### WHAT IS NEEDED
The reply must repeat the listing below exactly and carry none of its pictures.

___ ENTRIES SHOWN ___

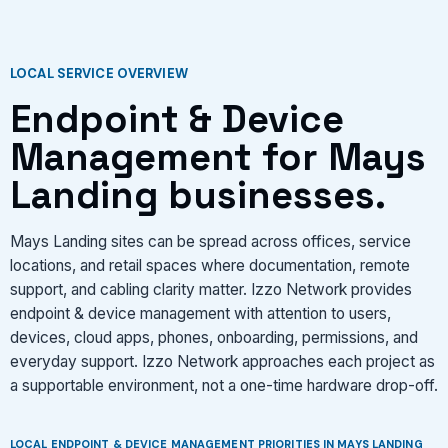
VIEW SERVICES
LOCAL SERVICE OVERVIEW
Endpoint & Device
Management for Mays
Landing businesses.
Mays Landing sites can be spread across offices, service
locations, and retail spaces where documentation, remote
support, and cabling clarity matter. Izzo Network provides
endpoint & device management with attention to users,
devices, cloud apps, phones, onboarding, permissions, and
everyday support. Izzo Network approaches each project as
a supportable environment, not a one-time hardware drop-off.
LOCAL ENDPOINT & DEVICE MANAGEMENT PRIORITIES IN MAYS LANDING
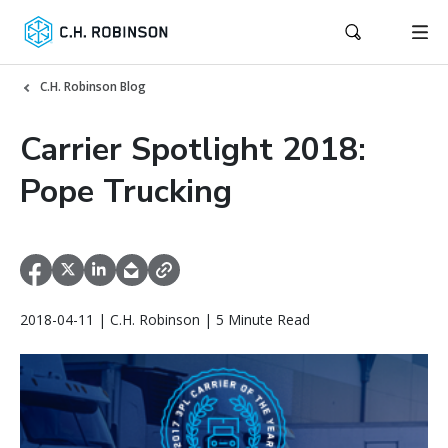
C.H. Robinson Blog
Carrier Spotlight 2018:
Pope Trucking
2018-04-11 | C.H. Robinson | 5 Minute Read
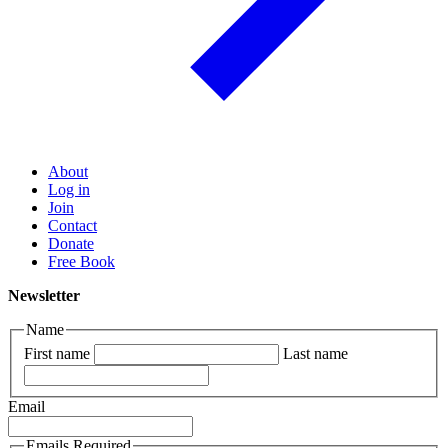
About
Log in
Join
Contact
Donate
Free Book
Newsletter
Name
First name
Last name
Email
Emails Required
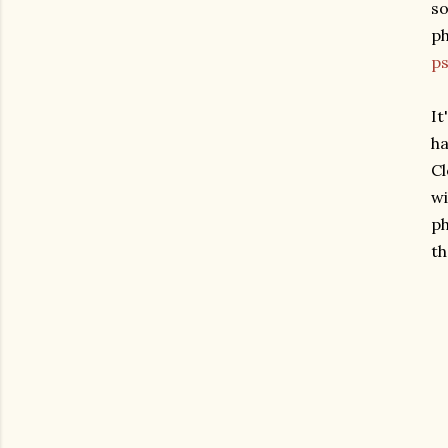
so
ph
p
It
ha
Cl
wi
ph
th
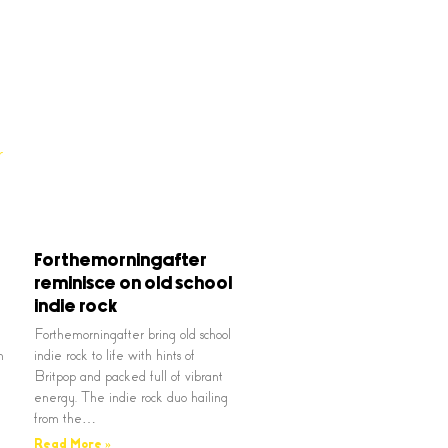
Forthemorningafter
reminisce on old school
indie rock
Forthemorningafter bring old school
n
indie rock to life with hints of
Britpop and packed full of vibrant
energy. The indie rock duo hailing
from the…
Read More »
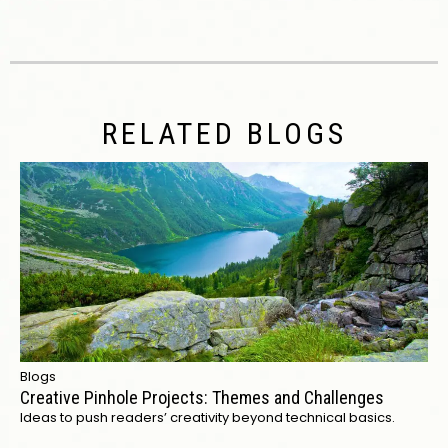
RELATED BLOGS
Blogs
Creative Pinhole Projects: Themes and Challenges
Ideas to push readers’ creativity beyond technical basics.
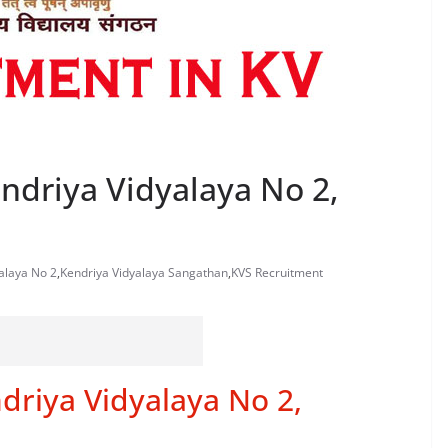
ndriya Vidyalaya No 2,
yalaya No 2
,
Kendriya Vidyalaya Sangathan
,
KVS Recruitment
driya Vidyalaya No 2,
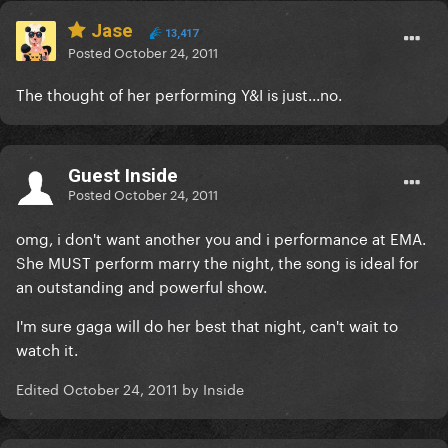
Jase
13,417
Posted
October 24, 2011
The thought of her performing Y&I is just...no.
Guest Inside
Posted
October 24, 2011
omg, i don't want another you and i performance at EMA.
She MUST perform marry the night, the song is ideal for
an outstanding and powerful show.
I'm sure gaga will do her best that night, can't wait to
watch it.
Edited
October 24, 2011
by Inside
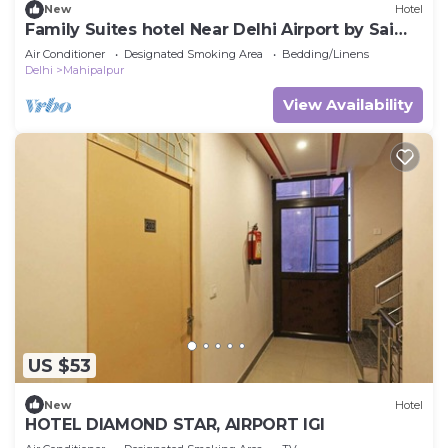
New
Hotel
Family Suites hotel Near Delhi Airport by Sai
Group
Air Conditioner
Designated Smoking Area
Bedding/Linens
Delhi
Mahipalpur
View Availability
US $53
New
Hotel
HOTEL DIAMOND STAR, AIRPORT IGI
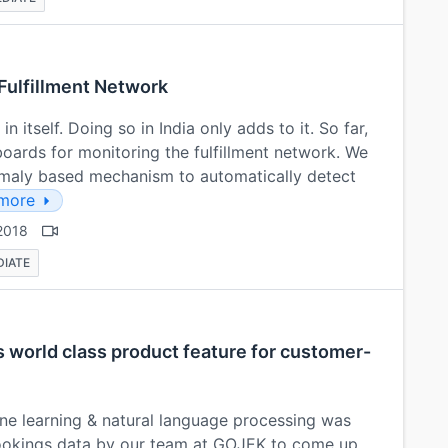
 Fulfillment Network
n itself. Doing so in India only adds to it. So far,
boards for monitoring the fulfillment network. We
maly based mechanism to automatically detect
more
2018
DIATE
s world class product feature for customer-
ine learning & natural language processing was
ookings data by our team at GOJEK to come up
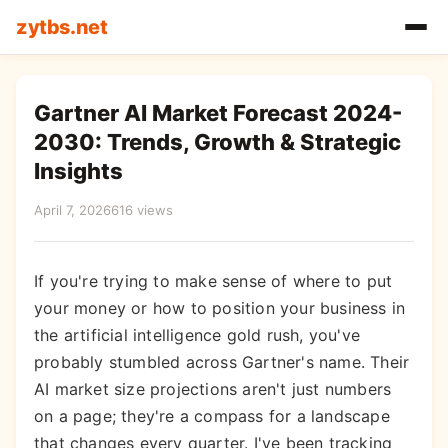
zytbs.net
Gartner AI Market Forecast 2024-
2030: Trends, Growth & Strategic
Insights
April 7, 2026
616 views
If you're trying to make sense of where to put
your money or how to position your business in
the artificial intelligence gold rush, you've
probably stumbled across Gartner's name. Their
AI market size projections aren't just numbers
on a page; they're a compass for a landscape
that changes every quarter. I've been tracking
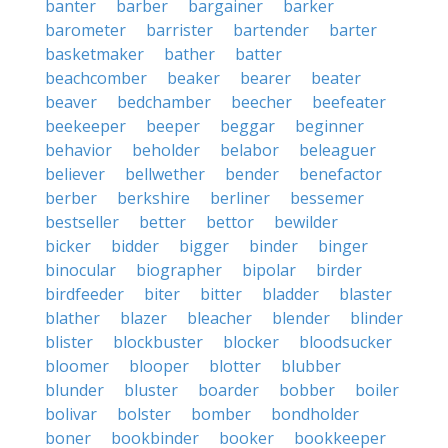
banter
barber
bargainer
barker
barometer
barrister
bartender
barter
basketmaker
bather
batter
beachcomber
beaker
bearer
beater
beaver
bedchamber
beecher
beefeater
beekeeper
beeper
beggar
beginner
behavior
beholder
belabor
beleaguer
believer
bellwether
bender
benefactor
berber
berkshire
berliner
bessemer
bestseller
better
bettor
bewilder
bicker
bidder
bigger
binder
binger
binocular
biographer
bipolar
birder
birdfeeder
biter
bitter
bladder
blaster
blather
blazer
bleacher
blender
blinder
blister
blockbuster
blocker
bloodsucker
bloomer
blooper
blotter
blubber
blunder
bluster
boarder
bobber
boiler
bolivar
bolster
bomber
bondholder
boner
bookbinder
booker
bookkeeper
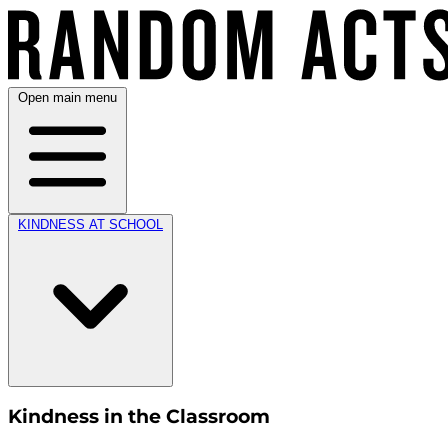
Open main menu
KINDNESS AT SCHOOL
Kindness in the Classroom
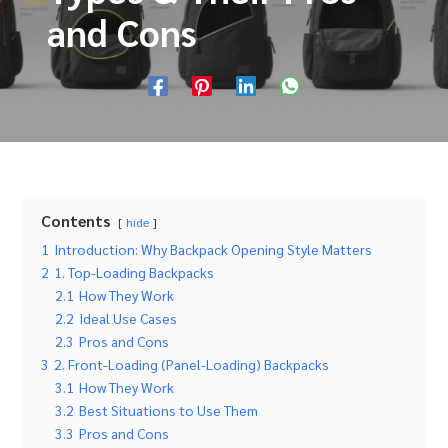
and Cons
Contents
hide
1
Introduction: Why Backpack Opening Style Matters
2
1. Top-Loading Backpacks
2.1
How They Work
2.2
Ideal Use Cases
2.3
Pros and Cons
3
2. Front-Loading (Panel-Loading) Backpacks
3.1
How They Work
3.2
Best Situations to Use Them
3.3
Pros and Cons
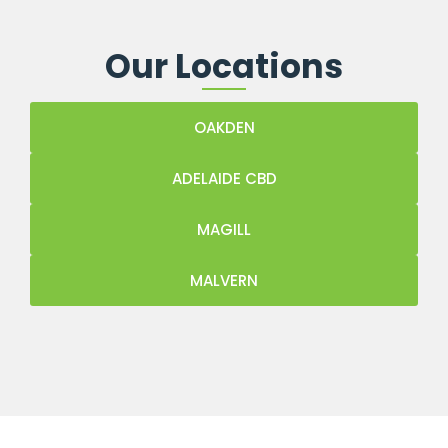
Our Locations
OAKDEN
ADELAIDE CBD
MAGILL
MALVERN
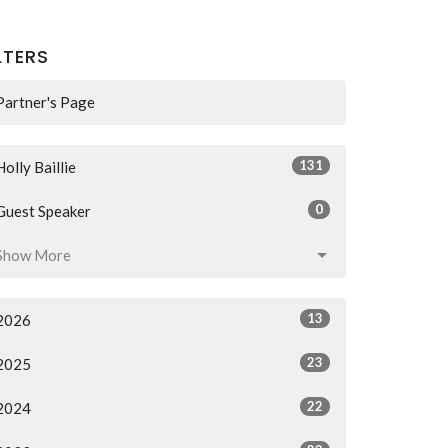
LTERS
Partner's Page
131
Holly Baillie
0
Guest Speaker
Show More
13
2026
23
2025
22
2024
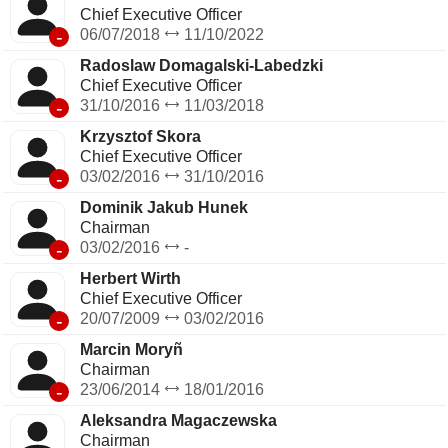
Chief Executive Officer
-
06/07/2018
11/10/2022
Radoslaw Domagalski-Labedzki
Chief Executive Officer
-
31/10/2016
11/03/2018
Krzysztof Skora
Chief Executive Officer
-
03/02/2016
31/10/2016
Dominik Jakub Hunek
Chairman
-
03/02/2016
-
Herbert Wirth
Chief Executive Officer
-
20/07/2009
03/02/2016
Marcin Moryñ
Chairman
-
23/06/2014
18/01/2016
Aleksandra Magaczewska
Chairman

___

### TASK ANSWER
VIEW SERVICES
LOCAL SERVICE OVERVIEW
Endpoint & Device
Management for Mays
Landing businesses.
Mays Landing sites can be spread across offices, service
locations, and retail spaces where documentation, remote
support, and cabling clarity matter. Izzo Network provides
endpoint & device management with attention to users,
devices, cloud apps, phones, onboarding, permissions, and
everyday support. Izzo Network approaches each project as
a supportable environment, not a one-time hardware drop-off.
LOCAL ENDPOINT & DEVICE MANAGEMENT PRIORITIES IN MAYS LANDING
C.H. Robinson Blog
Carrier Spotlight 2018:
Pope Trucking
2018-04-11 | C.H. Robinson | 5 Minute Read
About
Log in
Join
Contact
Donate
Free Book
Newsletter
Name
First name
Last name
Email
Emails Required
so
ph
p
It
ha
Cl
wi
ph
th
Forthemorningafter
reminisce on old school
indie rock
Forthemorningafter bring old school
n
indie rock to life with hints of
Britpop and packed full of vibrant
energy. The indie rock duo hailing
from the…
Read More »
RELATED BLOGS
Blogs
Creative Pinhole Projects: Themes and Challenges
Ideas to push readers’ creativity beyond technical basics.
ndriya Vidyalaya No 2,
yalaya No 2
,
Kendriya Vidyalaya Sangathan
,
KVS Recruitment
driya Vidyalaya No 2,
Jase
13,417
Posted
October 24, 2011
The thought of her performing Y&I is just...no.
Guest Inside
Posted
October 24, 2011
omg, i don't want another you and i performance at EMA.
She MUST perform marry the night, the song is ideal for
an outstanding and powerful show.
I'm sure gaga will do her best that night, can't wait to
watch it.
Edited
October 24, 2011
by Inside
New
Hotel
Family Suites hotel Near Delhi Airport by Sai
Group
Air Conditioner
Designated Smoking Area
Bedding/Linens
Delhi
Mahipalpur
View Availability
US $53
New
Hotel
HOTEL DIAMOND STAR, AIRPORT IGI
 Fulfillment Network
n itself. Doing so in India only adds to it. So far,
boards for monitoring the fulfillment network. We
maly based mechanism to automatically detect
more
2018
DIATE
s world class product feature for customer-
ine learning & natural language processing was
ookings data by our team at GOJEK to come up
zytbs.net
Gartner AI Market Forecast 2024-
2030: Trends, Growth & Strategic
Insights
April 7, 2026
616 views
If you're trying to make sense of where to put
your money or how to position your business in
the artificial intelligence gold rush, you've
probably stumbled across Gartner's name. Their
AI market size projections aren't just numbers
on a page; they're a compass for a landscape
that changes every quarter. I've been tracking
banter
barber
bargainer
barker
barometer
barrister
bartender
barter
basketmaker
bather
batter
beachcomber
beaker
bearer
beater
beaver
bedchamber
beecher
beefeater
beekeeper
beeper
beggar
beginner
behavior
beholder
belabor
beleaguer
believer
bellwether
bender
benefactor
berber
berkshire
berliner
bessemer
bestseller
better
bettor
bewilder
bicker
bidder
bigger
binder
binger
binocular
biographer
bipolar
birder
birdfeeder
biter
bitter
bladder
blaster
blather
blazer
bleacher
blender
blinder
blister
blockbuster
blocker
bloodsucker
bloomer
blooper
blotter
blubber
blunder
bluster
boarder
bobber
boiler
bolivar
bolster
bomber
bondholder
boner
bookbinder
booker
bookkeeper
Open main menu
KINDNESS AT SCHOOL
Kindness in the Classroom
and Cons
Contents
hide
1
Introduction: Why Backpack Opening Style Matters
2
1. Top-Loading Backpacks
2.1
How They Work
2.2
Ideal Use Cases
2.3
Pros and Cons
3
2. Front-Loading (Panel-Loading) Backpacks
3.1
How They Work
3.2
Best Situations to Use Them
3.3
Pros and Cons
Our Locations
OAKDEN
ADELAIDE CBD
MAGILL
MALVERN
LTERS
Partner's Page
131
Holly Baillie
0
Guest Speaker
Show More
13
2026
23
2025
22
2024
Chief Executive Officer
-
06/07/2018
11/10/2022
Radoslaw Domagalski-Labedzki
Chief Executive Officer
-
31/10/2016
11/03/2018
Krzysztof Skora
Chief Executive Officer
-
03/02/2016
31/10/2016
Dominik Jakub Hunek
Chairman
-
03/02/2016
-
Herbert Wirth
Chief Executive Officer
-
20/07/2009
03/02/2016
Marcin Moryñ
Chairman
-
23/06/2014
18/01/2016
Aleksandra Magaczewska
Chairman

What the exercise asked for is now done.